There is no greater feeling than walking in the steps of an ancestor—and who knows, you might find that more than a trace of their existence still exists. Several years ago, my mother and I took a trip together to East Jersey Olde Towne and discovered that one of our ancestral homes is still there!
This photo shows the Jeremiah Dunn home (built c. 1750) to the left of the Church of the Three Mile Run and the Vanderveer House.
Follow these links to see other views of my ancestor’s house.
Library of Congress Survey of the Jeremiah Dunn House, Stelton Road, Middlesex County, NJ
Middlesex County Cultural and Heritage Commission East Jersey Olde Towne Village
Custom Photography of Historical Sites and Events (lincolnbittner.com)
9) Give credit where credit is due—not just to authors, but to anyone who assists you via e-mail, mail or in person.

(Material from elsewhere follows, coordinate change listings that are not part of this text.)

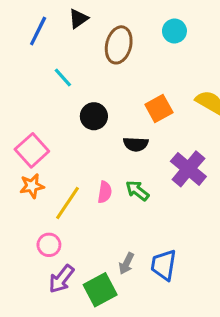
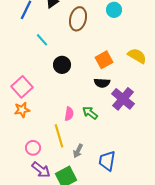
black semicircle: (136, 144) -> (102, 83), moved
yellow line: (68, 203) -> (59, 136), moved, turned -50
gray arrow: (126, 263) -> (78, 151), moved
purple arrow: (61, 279) -> (41, 170), turned -90

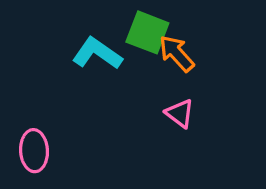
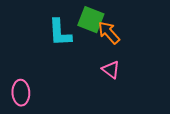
cyan L-shape: (97, 53) -> (60, 33), turned -128

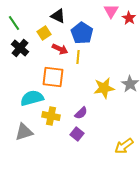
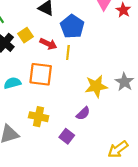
yellow square: (44, 33) -> (25, 35), moved
cyan semicircle: (32, 98) -> (12, 83), moved, size x0.7
purple semicircle: (81, 113) -> (83, 113), moved

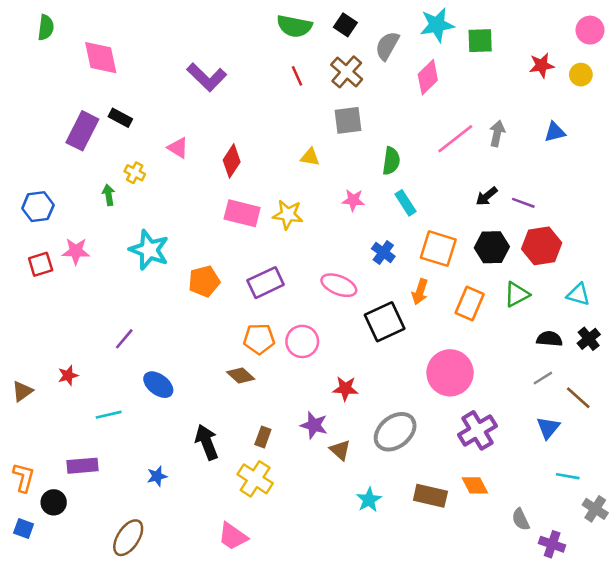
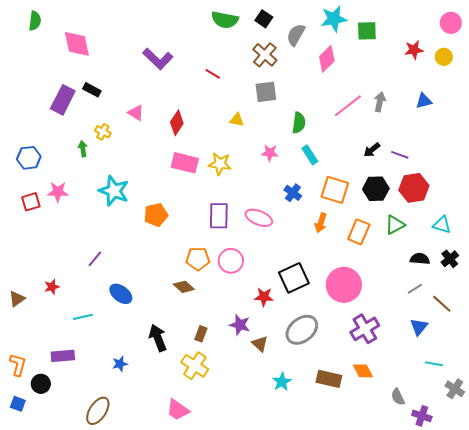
red line: (297, 76) -> (213, 74), moved, turned -35
purple rectangle: (266, 283) -> (219, 216), moved, turned -64
black square: (385, 322) -> (294, 278), moved

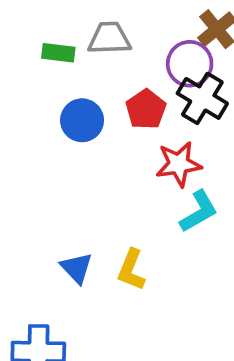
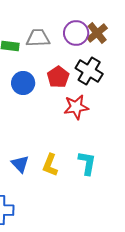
purple circle: (190, 64) -> (76, 33), moved
cyan L-shape: (199, 211) -> (87, 163), moved, turned -50

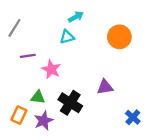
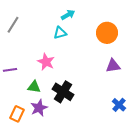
purple line: (28, 56) -> (10, 70), moved
purple triangle: (105, 87) -> (113, 66), moved
orange rectangle: (19, 115) -> (17, 114), moved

Unless you’ve never looked up something in a book or family tree, it’s impossible for your genealogy research to not be based upon the research or efforts of others (authors, librarians, online contributors, e-mail buddies, cousins and even anonymous finds).
So how do you thank them? Try this approach: cite sources as best you can, and use those powerful words of gratitude such as “Thank you” and “I appreciate your help!”
10) This one’s for you to complete—so please share it with us in the comments!
My top genealogy resolution for 2014 is to: ___________________________________________.
Thank you everyone for sharing your genealogical successes and supporting this blog in 2013.
And remember my favorite saying: “Genealogy isn’t just a pastime; it’s a passion!”